◆ WHAT YOU NEED TO DO ◆
Within the listing below, the lines to output run from the one containing "sistema universale V" through the one containing "AGGIUNGI AL CARRELLO"; copy them exactly and nothing else.

◆ THE DATA ◆
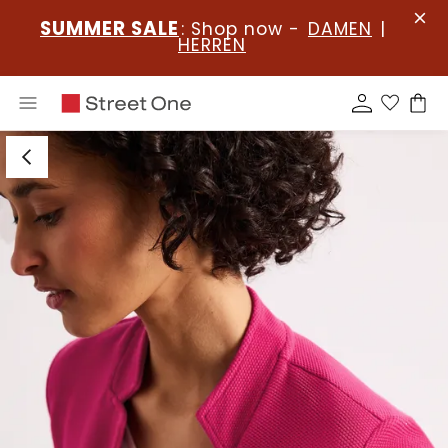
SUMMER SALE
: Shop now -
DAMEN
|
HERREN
...
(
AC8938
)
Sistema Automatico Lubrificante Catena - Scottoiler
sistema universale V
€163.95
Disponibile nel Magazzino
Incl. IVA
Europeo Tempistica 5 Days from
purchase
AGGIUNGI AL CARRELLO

◆ RESPONSE BELOW ◆
sistema universale V
€163.95
Disponibile nel Magazzino
Incl. IVA
Europeo Tempistica 5 Days from
purchase
AGGIUNGI AL CARRELLO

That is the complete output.